Applications of Kyber at BioNTech: The cluster is intended to accelerate BioNTech's pipeline in areas like immunotherapy and vaccine development by enabling large-scale AI research. At the BioNTech AI Day 2024, InstaDeep showcased how Kyber powers new AI innovations in biology ([19]). For example, they introduced Bayesian Flow Networks (BFN) – a novel class of generative AI models for biotech applications. BFNs can generate biological sequences (such as protein or antibody sequences) in a continuous, controllable manner, which could be useful in designing new proteins or optimizing vaccine immunogens. Unlike standard diffusion models, these BFNs allow researchers to more precisely guide the generation process, potentially speeding up the discovery of drug candidates or vaccines by exploring sequence space more efficiently.
2025 developments: At AI Day 2025, InstaDeep demonstrated significant progress with their AI stack. Kyber enabled training of generative AI models with more than 15 billion parameters with hardware efficiency on par with Meta's Llama 3.1 foundational model. The InstaNovo model, trained on 63 million labeled spectra, delivers a 10–15% increase in accuracy, up to twice as many peptide identifications, and 50-fold faster inference. InstaNovo is being applied at BioNTech to uncover novel targets and biomarkers within the "Dark Proteome."

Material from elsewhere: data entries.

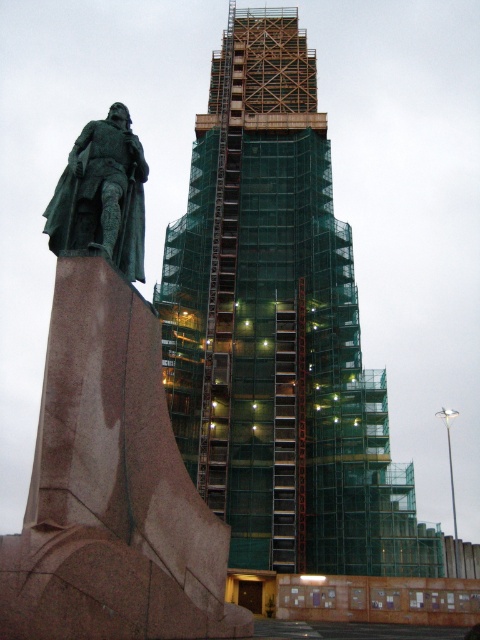 Does green mesh scaffolding at center appear under green patina statue at left?

Incorrect, green mesh scaffolding at center is not positioned below green patina statue at left.

In the scene shown: Does green mesh scaffolding at center have a lesser height compared to green patina statue at left?

No, green mesh scaffolding at center is not shorter than green patina statue at left.

Where is `green mesh scaffolding at center`? green mesh scaffolding at center is located at coordinates (278, 330).

Is green polished stone statue at left positioned at the back of green patina statue at left?

That is False.

Does green polished stone statue at left appear under green patina statue at left?

Correct, green polished stone statue at left is located below green patina statue at left.

Where is `green polished stone statue at left`? This screenshot has height=640, width=480. green polished stone statue at left is located at coordinates (109, 449).

The image size is (480, 640). Find the location of `green polished stone statue at left`. green polished stone statue at left is located at coordinates (109, 449).

Between green mesh scaffolding at center and green polished stone statue at left, which one appears on the right side from the viewer's perspective?

From the viewer's perspective, green mesh scaffolding at center appears more on the right side.

Who is more forward, (259, 244) or (41, 531)?

Point (41, 531)

Is point (340, 516) more distant than point (109, 627)?

That is True.

I want to click on green mesh scaffolding at center, so click(x=278, y=330). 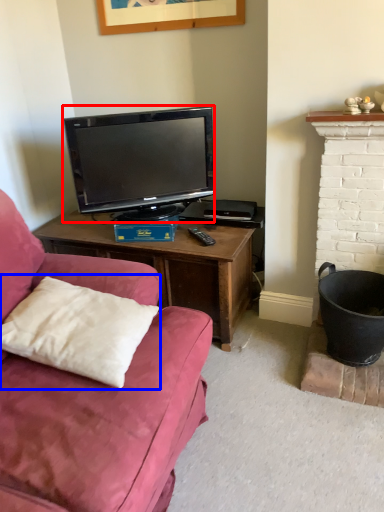 Question: Which object appears closest to the camera in this image, television (highlighted by a red box) or pillow (highlighted by a blue box)?

Choices:
 (A) television
 (B) pillow

Answer: (B) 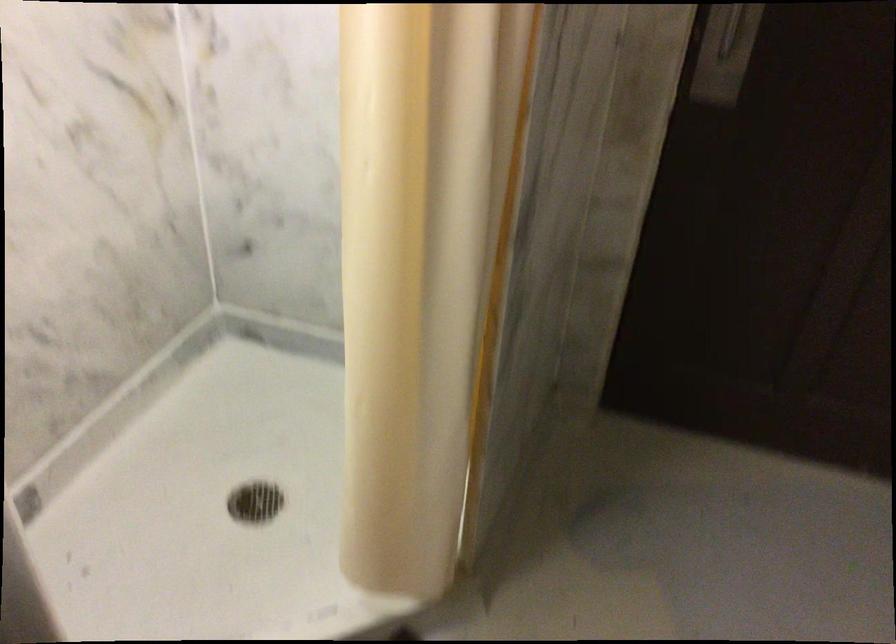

On top of Kyber sits AIchor, InstaDeep's orchestration platform that makes the supercomputer accessible to scientists through a streamlined GitOps workflow. In 2025, AIchor facilitated an average of 15,000 experiments per month across their research teams. As InstaDeep CEO Karim Beguir highlighted: "AI is not a single exponential, but a triple exponential comprising data, compute, and models." This investment clearly signals BioNTech's commitment to being at the forefront of AI-enabled drug development. Uğur Şahin, BioNTech's CEO, has indicated that integrating such AI capabilities is crucial for the company's vision of developing "personalized medicines at scale."
Astellas & Tokyo-1 (Japan) – Consortium Supercomputer (DGX H100) for Pharma
In Japan, several pharma companies are banding together to access world-class AI infrastructure. A prominent example is Astellas Pharma, one of Japan's top pharmaceutical firms, which is participating in the "Tokyo-1" initiative ([20]). Tokyo-1, announced in 2023 by Mitsui & Co. in collaboration with NVIDIA, is Japan's first generative AI supercomputer for the pharmaceutical industry ([21]). In its first iteration, Tokyo-1 includes 16 NVIDIA DGX H100 systems, each with eight NVIDIA H100 Tensor Core GPUs (128 GPUs total), hosted as a shared resource for pharma companies and startups in Japan. The effort is poised to accelerate Japan's $100 billion pharma industry, the world's third largest following the U.S. and China.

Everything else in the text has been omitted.